The haul — totaling $390,000 as of Dec. 31 — from Farallon Capital Management partner Philip Dreyfuss dwarfed the total from nearly every other known contributor, according to the new filings.
In all, two groups seeking to oust Price, who took office early last year, raised nearly $1.2 million combined in 2023. The money has so far largely been spent on signature gatherers working to get enough support to put the recall before voters later this year.
Carl Chan, who is helping to organize the recall, framed the totals as being on pace with their goal of raising enough money to help pay for the signature-gathering phase of the recall effort.
Most people donating “are saying that public safety is the primary concern, and that’s the reason they want to put in money and make these changes,” said Chan, an Oakland Chinatown leader.
Those figures contrast with the roughly $82,000 raised in 2023 by Protect The Win, the campaign seeking to keep Price in office. Price’s own re-election campaign raised $53,000 last year and gave about $17,000 of that to the Protect the Win group.

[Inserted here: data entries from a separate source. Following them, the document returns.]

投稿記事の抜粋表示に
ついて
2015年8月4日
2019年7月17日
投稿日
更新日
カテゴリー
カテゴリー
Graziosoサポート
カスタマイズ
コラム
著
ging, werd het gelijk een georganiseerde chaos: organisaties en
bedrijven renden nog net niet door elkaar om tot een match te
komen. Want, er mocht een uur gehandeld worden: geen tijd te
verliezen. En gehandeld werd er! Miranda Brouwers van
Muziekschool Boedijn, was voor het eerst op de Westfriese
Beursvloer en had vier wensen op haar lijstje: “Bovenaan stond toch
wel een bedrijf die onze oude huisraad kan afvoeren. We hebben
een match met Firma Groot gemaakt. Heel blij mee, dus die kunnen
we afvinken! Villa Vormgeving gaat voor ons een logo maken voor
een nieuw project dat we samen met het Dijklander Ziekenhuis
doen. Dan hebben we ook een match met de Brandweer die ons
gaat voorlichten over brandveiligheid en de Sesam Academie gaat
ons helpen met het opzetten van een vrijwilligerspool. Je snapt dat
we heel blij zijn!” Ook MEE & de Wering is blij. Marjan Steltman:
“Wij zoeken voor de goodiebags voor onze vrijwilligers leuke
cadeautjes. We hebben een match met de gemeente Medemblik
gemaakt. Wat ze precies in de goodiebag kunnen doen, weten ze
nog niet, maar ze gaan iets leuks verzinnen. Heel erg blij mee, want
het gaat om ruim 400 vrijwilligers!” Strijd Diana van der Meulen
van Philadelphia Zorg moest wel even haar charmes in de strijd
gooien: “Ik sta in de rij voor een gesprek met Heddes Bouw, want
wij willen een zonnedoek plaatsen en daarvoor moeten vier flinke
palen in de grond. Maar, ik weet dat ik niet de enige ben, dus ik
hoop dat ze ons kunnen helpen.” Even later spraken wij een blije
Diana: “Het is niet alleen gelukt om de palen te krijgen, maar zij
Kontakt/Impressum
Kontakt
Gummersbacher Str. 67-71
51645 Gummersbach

Price’s supporters blasted the recall’s organizers for relying financially on a batch of real estate moguls and well-heeled members of the technology industry. In a statement, the group stressed that “being rich should not grant one the authority to override the collective decision of the electorate.”
Nearly two-thirds of the contributions given to Safe Alameda For Everyone, the official outfit organizing the recall effort, came from a group called Supporters of Recall Pamela Price, which supplied $694,000 through Dec. 31. Campaign records show Dreyfuss supplied that group with more than half of its money, a total of roughly $390,000 in donations and loans.

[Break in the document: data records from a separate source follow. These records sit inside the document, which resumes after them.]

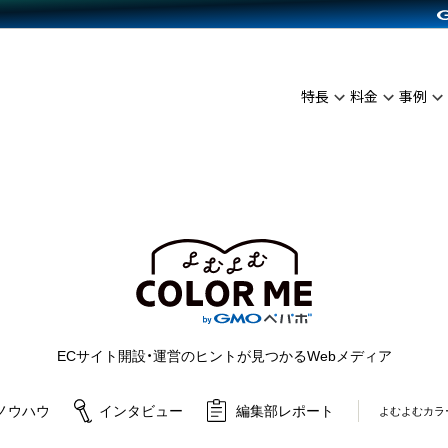
C（海外販売）
雑貨販売
サービスを見る
運営ノウハウを見る
ンを見る
プランを比較する
を見る
事例資料をみる
イン制作代行
イベント・セミナー
ディングの強化
アム
料金シミュレーション
インタビュー
食品
特長
料金
事例
代行
コミュニティイベントCarty
ざまな販売方法
ジ
他社サービスとの比較
ップ事例
ファッション
API連携代行
よむよむカラーミー
につながる集客
ュラー
雑貨
YouTubeチャンネル
ピングカート
ロイヤリティを向上
よむよむカラーミ
イルアプリ
店舗との連携
ECサイト開設・運営のヒントが見つかるWebメディア
ノウハウ
インタビュー
編集部レポート
よむよむカラ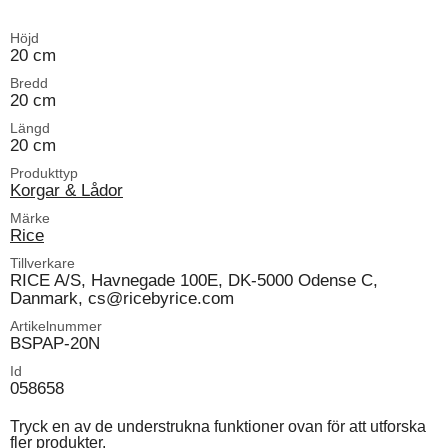
Höjd
20 cm
Bredd
20 cm
Längd
20 cm
Produkttyp
Korgar & Lådor
Märke
Rice
Tillverkare
RICE A/S, Havnegade 100E, DK-5000 Odense C,
Danmark, cs@ricebyrice.com
Artikelnummer
BSPAP-20N
Id
058658
Tryck en av de understrukna funktioner ovan för att utforska
fler produkter.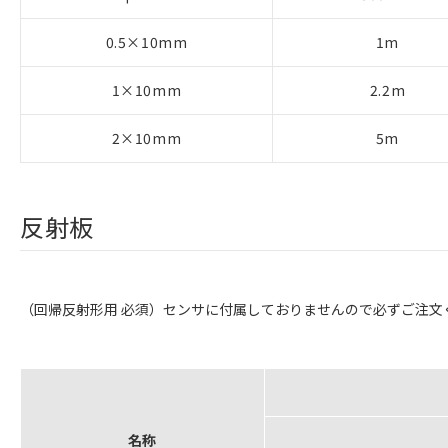
0.5×10mm
1m
1×10mm
2.2m
2×10mm
5m
反射板
（回帰反射形用 必須）センサに付属しておりませんので必ずご注文
名称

Since Jan. 1, Supporters of Recall Pamela Price has given more than $500,000 of its money to the SAFE group, upping its overall contributions to SAFE to at least $1.3 million. The group was formerly known as Reviving the Bay Area.
Dreyfuss, a graduate of Harvard Business School’s MBA program, joined Farallon Capital in 2011 and went to work as a partner in the firm’s arbitrage group, according to Farallon’s website. He previously was an associate at Bain Capital Partners working on private equity investments and also spent time as a health care-focused management consultant at the Boston Consulting Group.
Public records show the 40-year-old has recent addresses in Piedmont and Oakland’s Rockridge neighborhood. Recent voter data shows he doesn’t list a party preference. Dreyfuss previously took an interest in Bay Area politics a few years ago when he donated $10,000 to the effort aimed at helping to successfully boot San Francisco District Attorney Chesa Boudin from office.
Supporters of Recall Pamela Price appear to have a near-laser focus on removing the district attorney from office, having funneled money to the recall campaign in all but one instance. A notable exception came late in 2023 when the group donated $25,000 to Schools over Stadiums, a Nevada-based outfit organized by teachers that wants voters to decide whether $380 million in taxpayer money should be used for a new Oakland A’s stadium in Las Vegas.
Attempts by the Bay Area News Group to reach Dreyfuss by phone, email and at his home were not successful. A message was not returned by a principal for Supporters of Recall Pamela Price.
There are other examples of well-heeled business executives opening their wallet for recalls. In one instance, a wealthy developer named Bill Gallaher pumped at least $1.7 million into a recall campaign targeting Sonoma County District Attorney Jill Ravitch, according to The Santa Rosa Press Democrat. Ravitch had previously sued Gallaher over allegations he left elderly people in two care homes to fend for themselves during the 2017 Tubbs Fire, the newspaper reported.
That so much money would come from a single person was unsurprising to observers.
“That seems to be kind of the playbook out there. It can come down to one wealthy individual who can put these things over the top,” said Jim Ross, an Oakland-based political consultant who worked on Boudin’s campaign during his recall. “It just takes one rich guy — you get one person with money, and you have a recall.”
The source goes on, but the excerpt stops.